Nach anfänglichen Differenzen freunden sich beide an und beschließen ein schrilles Spektakel auf die Beine zu stellen, inklusive Gospelchor. Wäre da nur nicht der Verein fürs Richtigsein. Der verdächtigt den stärksten Mann der Welt schon länger, sich nicht an Tradition und Norm zu halten, und drohte ihm sogar bereits mit dem Karriereende. Das empört wiederum Ayla und Ben, zwei Vorzeigekinder in rosa und blau, die der Geschichte anfangs eher gelangweilt folgen. Nun aber beginnen sie, ihr stereotypes Rollenverhalten zu hinterfragen.

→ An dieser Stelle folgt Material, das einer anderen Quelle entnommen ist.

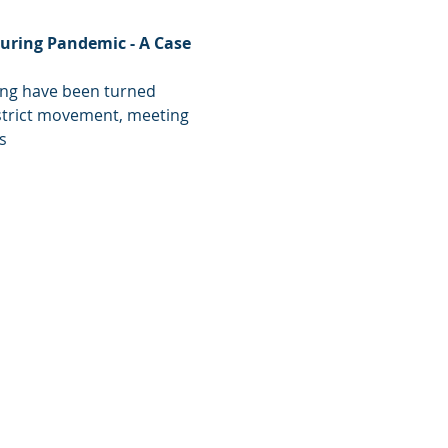
uring Pandemic - A Case 
ing have been turned 
strict movement, meeting 
s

Mit großer Leichtigkeit und in Reimen voller Witz erzählt Sergej Gößner vom Vieles- und Anderssein. Was bin ich? Wer darf ich sein? Und was will ich wirklich vom Leben? Um das herauszufinden, bewegt man sich schnell auf einem schmalen Grat zwischen Individualität und Konformität, zwischen Abgrenzung und Anpassung. Je weiter man sich dabei von den ausgetretenen Pfaden gesellschaftlicher Normen auf Entdeckungsreise begibt, desto stärker stößt man an Grenzen und auf Vorbehalte. Schnell gerät man in Verdacht nicht „normal“ zu sein. Darum braucht es sehr viel Mut, sich trotz aller Widerstände immer wieder auszuprobieren, um so zu einem Leben zu finden, das zu den eigenen Bedürfnissen und Wünschen passt. Verortet in der traumhaften Welt des Zirkus öffnet das Stück einen weiten gestalterischen Raum, den die Regie originell zu nutzen weiß. Und indem die Schauspieler*innen alle Figuren immer wieder im Wechsel spielen, entstehen nicht nur virtuos lustvolle Verwandlungen, sondern es zeigt sich darin auch der Reichtum von Diversität.